On 4/22/16 10:39 AM, guilhermebla...@gmail.com wrote:
On Fri, Apr 22, 2016 at 3:07 AM, Dmitry Stogov <dmi...@zend.com> wrote:



3- Did you put any thought on inheritance? What I mentioned in comment #1
is even smaller than what you implemented in RFC.
Assuming you keep the RFC approach, did you consider support overrides,
inherit, etc?


In my opinion, attributes don't have to be inherited.
If you think differently - please explain your point.

Of source I can.
A simple case would be to increate visibility of the inherited property. It
was declared in a parent class as protected, but now you want public, and
you still want to keep all parent defined Attributes.
Another example is like we do in Doctrine. We support a callback system
which we named as lifetime callbacks. Pre-persist is one of them, which is
called every time a given Entity is about to be persisted into DB. When
you're dealing with inheritance, you can potentially override the method
content and you still want to trigger the same operation as if it was
untouched.

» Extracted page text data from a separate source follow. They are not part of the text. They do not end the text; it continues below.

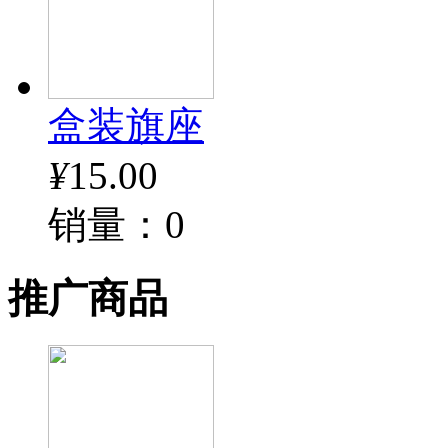
盒装旗座
¥
15.00
销量：0
推广商品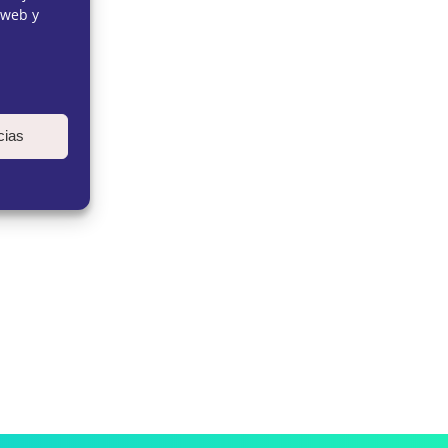
 web y
cias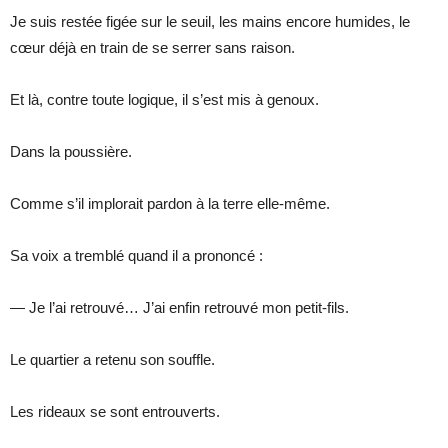
Je suis restée figée sur le seuil, les mains encore humides, le
cœur déjà en train de se serrer sans raison.
Et là, contre toute logique, il s’est mis à genoux.
Dans la poussière.
Comme s’il implorait pardon à la terre elle-même.
Sa voix a tremblé quand il a prononcé :
— Je l’ai retrouvé… J’ai enfin retrouvé mon petit-fils.
Le quartier a retenu son souffle.
Les rideaux se sont entrouverts.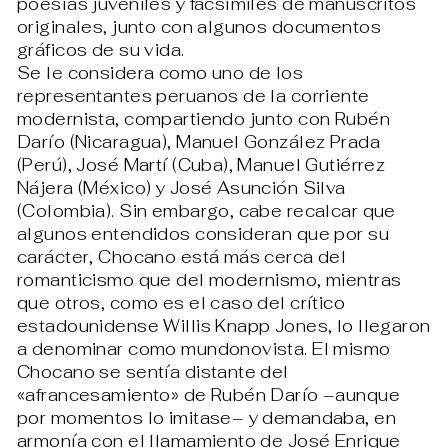
poesías juveniles y facsímiles de manuscritos
originales, junto con algunos documentos
gráficos de su vida.
Se le considera como uno de los
representantes peruanos de la corriente
modernista, compartiendo junto con Rubén
Darío (Nicaragua), Manuel González Prada
(Perú), José Martí (Cuba), Manuel Gutiérrez
Nájera (México) y José Asunción Silva
(Colombia). Sin embargo, cabe recalcar que
algunos entendidos consideran que por su
carácter, Chocano está más cerca del
romanticismo que del modernismo, mientras
que otros, como es el caso del crítico
estadounidense Willis Knapp Jones, lo llegaron
a denominar como mundonovista. El mismo
Chocano se sentía distante del
«afrancesamiento» de Rubén Darío –aunque
por momentos lo imitase– y demandaba, en
armonía con el llamamiento de José Enrique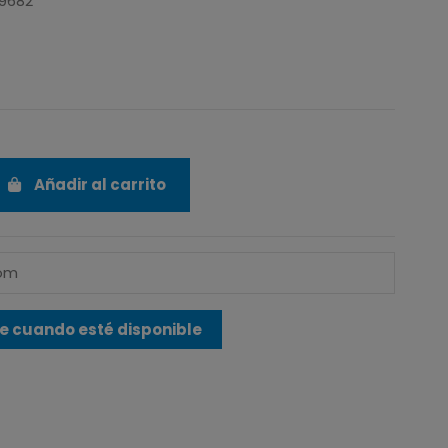
19682
Añadir al carrito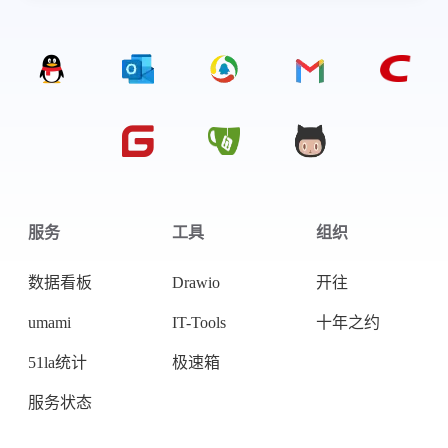
服务
工具
组织
数据看板
Drawio
开往
umami
IT-Tools
十年之约
51la统计
极速箱
服务状态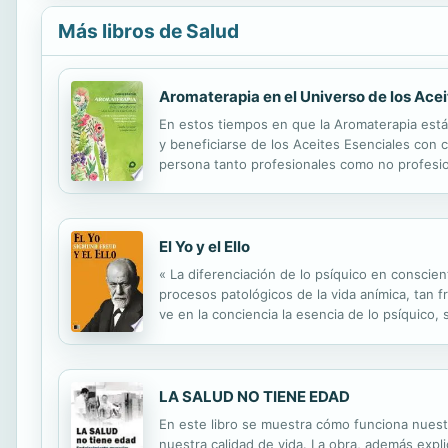
Más libros de Salud
Aromaterapia en el Universo de los Acei
En estos tiempos en que la Aromaterapia está 
y beneficiarse de los Aceites Esenciales con 
persona tanto profesionales como no profesion
El Yo y el Ello
« La diferenciación de lo psíquico en conscient
procesos patológicos de la vida anímica, tan f
ve en la conciencia la esencia de lo psíquico,
LA SALUD NO TIENE EDAD
En este libro se muestra cómo funciona nuest
nuestra calidad de vida. La obra, además expli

Example:

use Doctrine\ORM;

trait Timestampable {
     protected $created;
     protected $updated;

     <<ORM\PrePersist>>
     public function prePersist() {
         $this->created = $this->updated = new \DateTime("now");
     }

     <<ORM\PreUpdate>>
     public function preUpdate() {
         $this->updated = new \DateTime("now");
     }
}

<<ORM\Entity>>
class User {
     use Timestampable;

     public function prePersist() {
         // Add my custom logic
     }
}

The implication is that through a simplistic approach, inheriting (or
overriding) is not clear and I can't figure it out an easy way to achieve
that.
Now if we go towards calling a function or class constructor like I
mentioned before, then we could easily build structures like __Inherit,
__Override, etc.


Here's another example from a Doctrine-using project I built a while back. (Not the exact code, but the same concept; I've adapted it to PHP 7 types as well):

interface Ownable {
  public function getOwner() : string;
  public function setOwner(string $u);
  public function isUnowned() : bool;
}

trait OwnableTrait {

  /** @ORM\String **/
  private $owner = '';

  public getOwner() : string {
    return $this->owner;
  }

  public setOwner(string $u) {
    $this->owner = $owner;
  }

  public function isUnowned() : bool {
    return $this->owner == '';
  }
}

/** @ORM\Entity */
class Product implements Ownable {
  use OwnableTrait;

  // ...
}

class Widget extends Product {
    // ...
}

For annotations to work for this use case, reflecting on the properties of Widget would need to include $owner, and it would need to include the ORM\String annotation. (True regardless of whether annotations are array or object based.)